6) Coarse-grained timing with perf_counter

  • What: Time loader/executor construction, runner.init(), and simulation separately.
  • Why it helps: Identifies the real bottlenecks (I/O vs. initialization vs. step kernel time) quickly.
  • How it helps: Guides where to invest optimization effort (e.g., caching data vs. kernel fusion).
def setup(model, population):
    t0 = time.perf_counter()
    t_loader_start = time.perf_counter()
    pop_loader = LoadPopulation(population)
    dl = DataLoader(model, pop_loader)
    simulation = Executor(model=model, data_loader=dl)
    t_loader_end = time.perf_counter()
    runner = simulation.runner
    t_init_start = time.perf_counter()
    runner.init()
    t_init_end = time.perf_counter()
    ...
    return runner

7) Optional kernel/perf telemetry

  • What: Query runner.get_performance_stats() if available.
  • Why it helps: Surfaces GPU/CPU timing breakdowns from the runtime without adding profiling overhead everywhere.
  • How it helps: Quick feedback loop for tuning step sizes, batch shapes, or device placement.
    if hasattr(runner, 'get_performance_stats'):
        stats = runner.get_performance_stats()
        print("\nPerformance Stats:")
        for key, value in stats.items():
            print(f"   {key}: {value}")

8) DataLoader/LoadPopulation pre-processing (I/O efficiency)

  • What: Use LoadPopulation + DataLoader to encapsulate population I/O and preprocessing.
  • Why it helps: Centralizes data loading, caching, and potential format conversions away from the hot loop.
  • How it helps: Reduces per-run I/O and keeps the simulation loop compute-bound.
    pop_loader = LoadPopulation(population)
    dl = DataLoader(model, pop_loader)
    simulation = Executor(model=model, data_loader=dl)

In combination, these choices keep compute on the right device, reduce Python overhead, avoid unnecessary transfers, and surface timing where it matters—yielding faster, more predictable runs.

Engine‑level optimizations (Runner/Executor/Initializer)

Beyond the simple loop patterns above, the runtime includes several built‑in optimizations that improve scaling and latency:

Runner (CUDA path)

  • GPU streams and async transfers: overlaps minimal snapshot I/O with compute, reducing stalls.
  • Memory pooling and tensor reuse: cuts allocator churn and fragmentation; fewer device alloc/free cycles.
  • Vectorized processing hooks: processes many agents in batched ops rather than Python loops.
  • Active‑set batching: updates only relevant agents (e.g., exposed/infected), keeping per‑step cost proportional to active agents.
  • Minimal/env‑only snapshots: bounds trajectory payload; optional downcasting (e.g., int64→int32, bool→uint8).
  • Optional mixed precision: leverages fp16/bf16 where profitable to increase throughput.

Why it helps: less time in the Python interpreter and allocator, fewer/lighter device transfers, and more FLOPs devoted to the subset of agents that actually changed.

VectorizedRunner

  • Detects and uses vectorized implementations (e.g., via vmap) when available, falling back otherwise.
  • Reduces host overhead and enables fused batched kernels for observation/policy/transition.

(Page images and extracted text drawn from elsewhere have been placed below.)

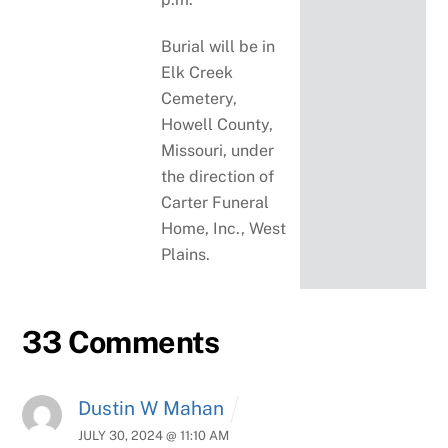
Burial will be in
Elk Creek
Cemetery,
Howell County,
Missouri, under
the direction of
Carter Funeral
Home, Inc., West
Plains.
33 Comments
Dustin W Mahan
JULY 30, 2024 @ 11:10 AM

Why it helps: shifts work from many small ops to fewer larger ops, improving arithmetic intensity and kernel efficiency.

Initializer and data residency

  • Single device move at init: tensor leaves are moved once; subsequent steps keep data resident on GPU.
  • Dedicated snapshot stream: subsequent snapshots are async and minimal rather than full copies.

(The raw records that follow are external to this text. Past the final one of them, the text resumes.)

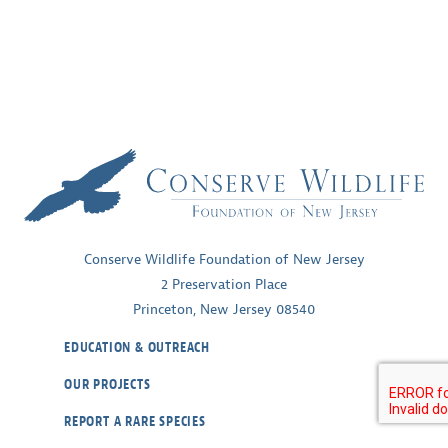
Conserve Wildlife Foundation of New Jersey
2 Preservation Place
Princeton, New Jersey 08540
EDUCATION & OUTREACH
OUR PROJECTS
REPORT A RARE SPECIES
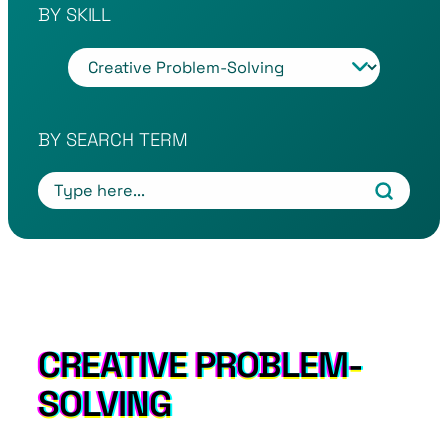
BY SKILL
T
a
g
s
BY SEARCH TERM
CREATIVE PROBLEM-
SOLVING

Why it helps: avoids repeated CPU↔GPU shuttling and keeps the hot path compute‑bound.

Utils and graph representation (GPU path)

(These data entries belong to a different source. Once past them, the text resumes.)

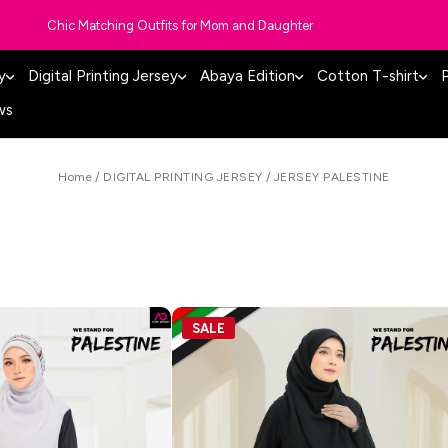
Chic Matching Outfits for Mom and Daughter
y
Digital Printing Jersey
Abaya Edition
Cotton T-shirt
P
ws
Home
/
DIGITAL PRINTING JERSEY
/
JERSEY PALESTINE
SALE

  • Sparse edge representations instead of dense adjacency matrices in contact networks.

Why it helps: lowers memory footprint and avoids O(N^2) dense ops, improving performance on large populations.

Perf scaffolding

  • Built‑in counters/timers (allocations, reuses, vectorized ops, transfer counts) and get_performance_stats().

Why it helps: fast feedback to tune batch sizes, active‑set thresholds, and snapshot frequency without full profilers.

Evidence of impact

  • See analyze_performance/perf-astoria-cuda-vs-cpu.md: CUDA + optimized utils achieve ~71.6× total speedup vs CPU base for Astoria (37,518 agents), with step time ~138× faster. Scaling to NYC shows good efficiency with much larger populations.